*Exercise goal*.
Only the lines below starting at the one that contains "View All Result" and ending at the one that contains "Похожие товары" are to be reproduced, exactly and with both ends kept.

(Exercise inputs begins)

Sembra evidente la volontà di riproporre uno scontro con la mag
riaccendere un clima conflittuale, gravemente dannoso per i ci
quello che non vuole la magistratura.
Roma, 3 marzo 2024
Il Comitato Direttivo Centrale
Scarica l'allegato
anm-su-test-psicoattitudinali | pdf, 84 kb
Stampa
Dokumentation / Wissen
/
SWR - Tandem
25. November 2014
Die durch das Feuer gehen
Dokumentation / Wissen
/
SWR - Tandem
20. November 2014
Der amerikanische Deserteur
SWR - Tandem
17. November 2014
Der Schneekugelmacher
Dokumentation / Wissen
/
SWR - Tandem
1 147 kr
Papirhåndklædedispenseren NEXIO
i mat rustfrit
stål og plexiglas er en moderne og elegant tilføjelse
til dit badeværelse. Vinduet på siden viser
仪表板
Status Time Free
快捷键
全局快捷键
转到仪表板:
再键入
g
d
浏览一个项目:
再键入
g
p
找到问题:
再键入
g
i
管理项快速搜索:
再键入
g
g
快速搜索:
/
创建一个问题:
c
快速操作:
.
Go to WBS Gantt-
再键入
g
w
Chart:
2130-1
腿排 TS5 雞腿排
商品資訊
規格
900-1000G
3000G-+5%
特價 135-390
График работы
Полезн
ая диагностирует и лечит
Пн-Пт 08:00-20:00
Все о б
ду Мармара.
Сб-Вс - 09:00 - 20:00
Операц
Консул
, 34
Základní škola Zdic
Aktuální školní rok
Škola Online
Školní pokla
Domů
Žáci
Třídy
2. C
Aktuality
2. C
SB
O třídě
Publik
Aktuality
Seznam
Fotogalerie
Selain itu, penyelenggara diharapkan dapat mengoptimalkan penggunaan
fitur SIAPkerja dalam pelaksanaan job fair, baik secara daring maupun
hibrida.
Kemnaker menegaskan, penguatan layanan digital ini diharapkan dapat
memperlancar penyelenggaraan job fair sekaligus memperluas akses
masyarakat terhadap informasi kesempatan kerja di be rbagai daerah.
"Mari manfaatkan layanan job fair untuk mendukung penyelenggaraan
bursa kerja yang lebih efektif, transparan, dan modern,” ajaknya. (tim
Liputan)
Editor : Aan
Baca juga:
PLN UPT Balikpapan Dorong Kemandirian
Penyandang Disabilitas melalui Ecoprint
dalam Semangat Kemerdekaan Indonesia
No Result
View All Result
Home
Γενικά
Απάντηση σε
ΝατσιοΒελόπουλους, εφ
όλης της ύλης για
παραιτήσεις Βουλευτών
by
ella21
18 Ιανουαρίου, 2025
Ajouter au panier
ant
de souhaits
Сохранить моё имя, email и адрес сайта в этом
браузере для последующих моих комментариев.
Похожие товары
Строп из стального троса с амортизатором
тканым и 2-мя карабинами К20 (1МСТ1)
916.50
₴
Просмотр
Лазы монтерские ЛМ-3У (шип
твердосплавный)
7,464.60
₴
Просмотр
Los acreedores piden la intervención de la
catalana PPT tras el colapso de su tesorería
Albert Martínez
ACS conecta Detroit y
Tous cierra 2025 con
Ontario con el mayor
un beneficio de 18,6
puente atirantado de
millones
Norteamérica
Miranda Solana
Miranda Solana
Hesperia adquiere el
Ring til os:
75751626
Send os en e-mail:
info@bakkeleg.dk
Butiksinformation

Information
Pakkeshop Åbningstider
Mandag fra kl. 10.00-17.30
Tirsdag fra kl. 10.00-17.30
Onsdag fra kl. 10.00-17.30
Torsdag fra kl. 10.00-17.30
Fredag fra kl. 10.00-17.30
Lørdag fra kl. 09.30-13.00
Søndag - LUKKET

(Exercise inputs ends)

*Task solution*.
View All Result
Home
Γενικά
Απάντηση σε
ΝατσιοΒελόπουλους, εφ
όλης της ύλης για
παραιτήσεις Βουλευτών
by
ella21
18 Ιανουαρίου, 2025
Ajouter au panier
ant
de souhaits
Сохранить моё имя, email и адрес сайта в этом
браузере для последующих моих комментариев.
Похожие товары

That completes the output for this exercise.